It's Bynum's song, his wise and cunning shamanic guidance that enables Loomis not only to see his wife again, but--more important--to bind himself back to himself. Doctor that he is, Bynum helps Loomis bring his reborn baby Loomis into the world, washed in the blood of something like a lamb. For which service Bynum stands to achieve a rebirth of his own.

If I seem to be telling too much, it's just because conventional dramatic surprises don't really matter here. Joe Turner's a ritual, after all--not a mystery. At least, not a mystery in the common theatrical sense. Anybody with even a little Joseph Campbell in his soul can see early on what needs to be done and who needs to do it. The power of Joe Turner lies in the unfolding.
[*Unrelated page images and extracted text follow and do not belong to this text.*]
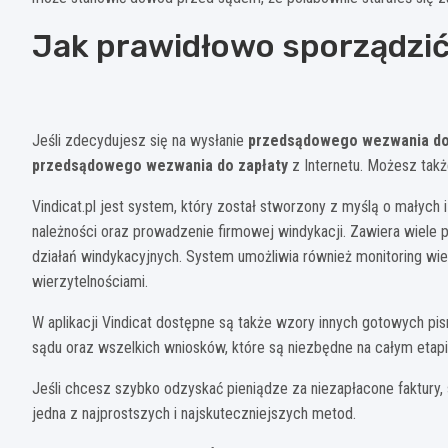
Jak prawidłowo sporządzi
Jeśli zdecydujesz się na wysłanie
przedsądowego wezwania do
przedsądowego wezwania do zapłaty
z Internetu. Możesz tak
Vindicat.pl jest system, który został stworzony z myślą o małych 
należności oraz prowadzenie firmowej windykacji. Zawiera wiele 
działań windykacyjnych. System umożliwia również monitoring wier
wierzytelnościami.
W aplikacji Vindicat dostępne są także wzory innych gotowych pis
sądu oraz wszelkich wniosków, które są niezbędne na całym etap
Jeśli chcesz szybko odzyskać pieniądze za niezapłacone faktury, 
jedna z najprostszych i najskuteczniejszych metod.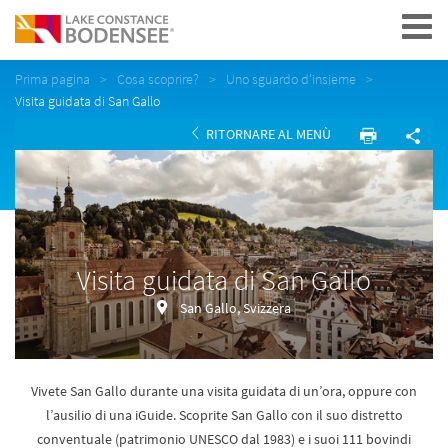
Navigation
Prima pagina
Cosa scoprire?
Uno sguardo d'insieme
Visita guidata di San Gallo
RITORNARE AL MENÙ
Visita guidata di San Gallo
San Gallo, Svizzera
Vivete San Gallo durante una visita guidata di un’ora, oppure con
l’ausilio di una iGuide. Scoprite San Gallo con il suo distretto
conventuale (patrimonio UNESCO dal 1983) e i suoi 111 bovindi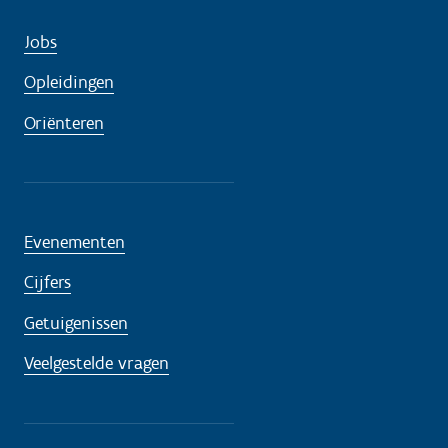
Jobs
Opleidingen
Oriënteren
Evenementen
Cijfers
Getuigenissen
Veelgestelde vragen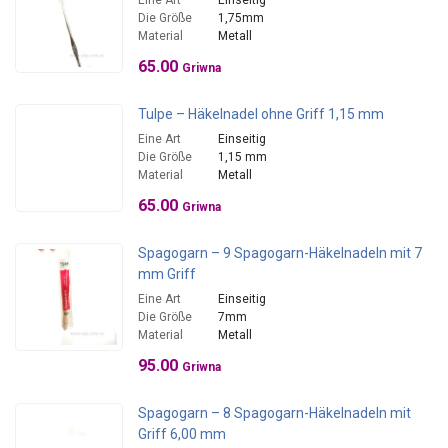
Eine Art
Einseitig
Die Größe
1,75mm
Material
Metall
65.00
Griwna
Tulpe – Häkelnadel ohne Griff 1,15 mm
Eine Art
Einseitig
Die Größe
1,15 mm
Material
Metall
65.00
Griwna
Spagogarn – 9 Spagogarn-Häkelnadeln mit 7
mm Griff
Eine Art
Einseitig
Die Größe
7mm
Material
Metall
95.00
Griwna
Spagogarn – 8 Spagogarn-Häkelnadeln mit
Griff 6,00 mm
As does the beauty. In a way, August Wilson's work reminds me of David Mamet's. Both writers share the same awareness of the essential grandeur of common talk. People like to say that Mamet simply transcribes the language of American hustle, but he actually heightens it, making a new poetic speech. Wilson does something similar with black dialects. His people are average and not average. They speak a kind of solemnified slang that suggests their dignity along with their poverty--their participation in a spiritually charged, ceremonial, and yet recognizably grubby world.

This peculiar diction is appropriate to Wilson's vision, which is as large as or larger than that of any other American playwright working. With this script and others, Wilson is after nothing less than singing the song of what it means to be black in the United States.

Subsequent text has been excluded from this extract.